The schools – including some in County Durham, Stockton-on-Tees, Redcar and Cleveland, Sunderland and Gateshead - are all described as a “priority” by the Government.

Exactly one year ago, ministers pledged that a private finance initiative (PFI) scheme would be launched to rebuild or revamp them “within the next year”.

However, a shortlist of bidders was announced only last month - and no date is set for announcing the winner of the £94m contest, or for the work to get underway.

Treasury sources say the procurement process is moving ahead only very slowly and that it could be the end of the year before the picture is clear.

The department for education (Dfe) had suggested the “batch” would go to market last summer. Across England, work has started on just 29 of 261 “priority” schools.

Now a new £2bn scheme, to start next year, will see rundown schools rebuilt with public cash – abandoning the private finance model, blamed for the slow progress.

Tristram Hunt MP, Labour’s education spokesman, accused Education Secretary Michael Gove of diverting limited funds to his “free school vanity project”.

He said: “His Priority School Building Programme is decidedly not a priority - limping along at a staggeringly slow pace.”

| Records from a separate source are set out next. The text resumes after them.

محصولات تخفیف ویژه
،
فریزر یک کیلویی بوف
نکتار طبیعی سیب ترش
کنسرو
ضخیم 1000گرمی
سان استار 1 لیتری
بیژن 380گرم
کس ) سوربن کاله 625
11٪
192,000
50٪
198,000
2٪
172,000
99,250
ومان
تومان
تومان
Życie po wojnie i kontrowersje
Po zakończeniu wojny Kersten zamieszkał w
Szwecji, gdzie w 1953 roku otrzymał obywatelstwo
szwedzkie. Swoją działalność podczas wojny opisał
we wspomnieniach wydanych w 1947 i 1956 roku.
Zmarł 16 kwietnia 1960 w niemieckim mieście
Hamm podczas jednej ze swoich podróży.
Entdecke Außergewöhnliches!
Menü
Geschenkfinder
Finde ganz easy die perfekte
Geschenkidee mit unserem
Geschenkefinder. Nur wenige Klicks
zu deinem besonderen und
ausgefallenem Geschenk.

And Mary Bousted, general secretary of the Association of Teachers and Lecturers (ATL), said: “Hundreds of thousands of children are still in dilapidated schools with leaking roofs, draughty or baking rooms.”

But a Dfe spokeswoman insisted there was no delay, saying: “This is usual for any procurement programme. This one is running faster than many others.”

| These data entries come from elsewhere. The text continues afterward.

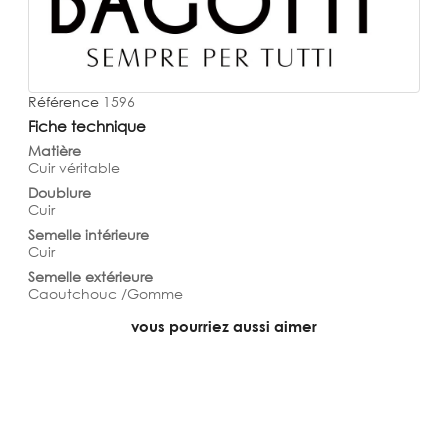
Référence
1596
Fiche technique
Matière
Cuir véritable
Doublure
Cuir
Semelle intérieure
Cuir
Semelle extérieure
Caoutchouc /Gomme
vous pourriez aussi aimer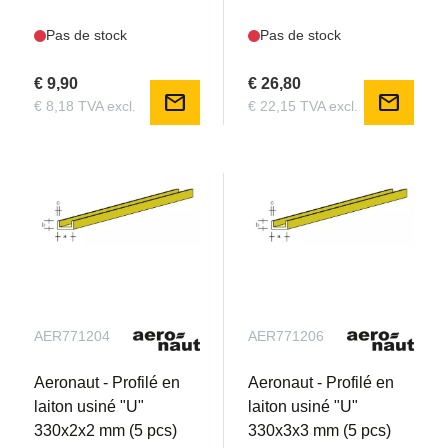
Pas de stock
Pas de stock
€ 9,90
€ 26,80
mail
mail
€ 8,18 TVA excl.
€ 22,15 TVA excl.
AER771204
AER771206
Aeronaut - Profilé en
Aeronaut - Profilé en
laiton usiné "U"
laiton usiné "U"
330x2x2 mm (5 pcs)
330x3x3 mm (5 pcs)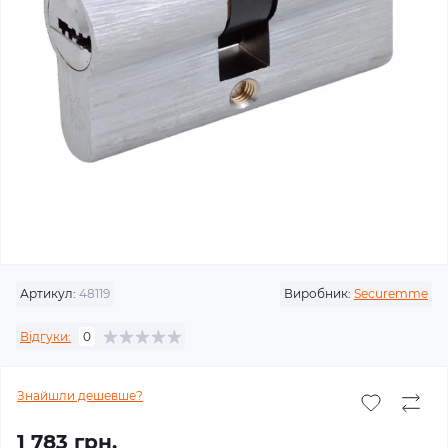
Артикул:
48119
Виробник:
Securemme
Відгуки:
0
Знайшли дешевше?
1 783 грн.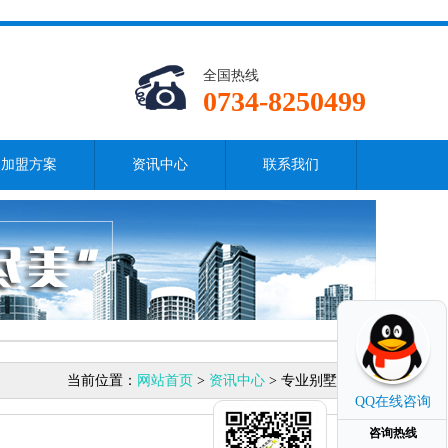
全国热线
0734-8250499
加盟方案
资讯中心
联系我们
当前位置：
网站首页
>
资讯中心
> 专业别墅保洁
QQ在线咨询
咨询热线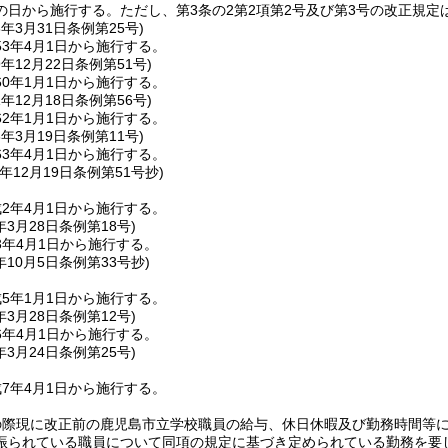
の日から施行する。
ただし、第3条の2第2項第2号及び第3号の改正規定
3年3月31日
条例第25号)
3年4月1日から施行する。
9年12月22日
条例第51号)
0年1月1日から施行する。
1年12月18日
条例第56号)
2年1月1日から施行する。
3年3月19日
条例第11号)
3年4月1日から施行する。
年12月19日
条例第51号抄)
2年4月1日から施行する。
年3月28日
条例第18号)
3年4月1日から施行する。
年10月5日
条例第33号抄)
5年1月1日から施行する。
年3月28日
条例第12号)
6年4月1日から施行する。
年3月24日
条例第25号)
7年4月1日から施行する。
の際現に改正前の鹿児島市立学校職員の給与、休日休暇及び勤務時間等
振られている職員について同項の規定に基づき定められている勤務を要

The 12 schools include Seaham School of Technology, in County Durham, Mandale Mill Primary School, in Stockton-on-Tees, and Laurence Jackson School, in Redcar and Cleveland.

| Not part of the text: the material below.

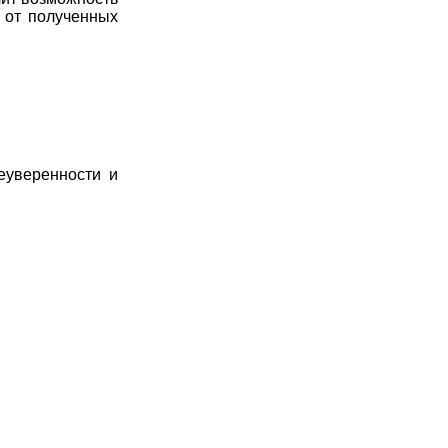
 от полученных
еуверенности и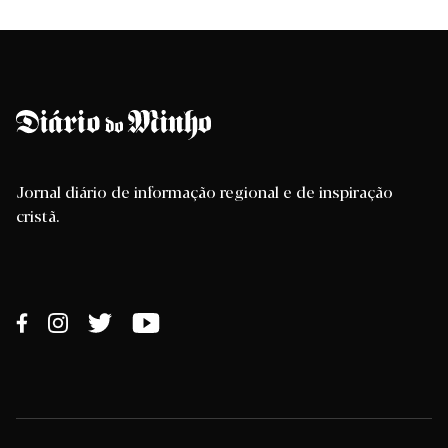
Jornal diário de informação regional e de inspiração
cristã.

Three schools are in Sunderland borough; Hylton Castle Primary, Shiney Row Primary and Hetton Secondary School, in Houghton le Spring.

Last year, Hetton’s head teacher, Phil Keay, revealed the misery for his staff and pupils – after an original completion date of 2015 was abandoned.

Drainpipes had fallen from buildings, classrooms had to be shut off when asbestos-laden tiles move on windy days and broken heaters left pupils shivering.

Three schools are in Gateshead - Front Street Community Primary, Lingey House Primary and Roman Road Primary – and four are in North Tyneside and Northumberland.

The shortlisted firms to build the entire ‘batch’ are BAM Construction Ltd, Morgan Sindall and Sir Robert McAlpine Ministers have vowed that all 261 “priority” schools will be rebuilt by 2017 - a list that also includes St Joseph's RC Primary, in Coundon, County Durham, Charles Thorp, in Gateshead, Carr Infants, York, and Lord Deramore’s Primary, also in York.

Details of the new £2bn taxpayer-funded project will “follow shortly”, working from a national survey of the condition of all schools, due in the autumn.

The “priority” schools where work has started include Durham Trinity School and Sports College, Ian Ramsey C of E Aided Comprehensive School, in Stockton-on-Tees and King James I Academy Bishop Auckland.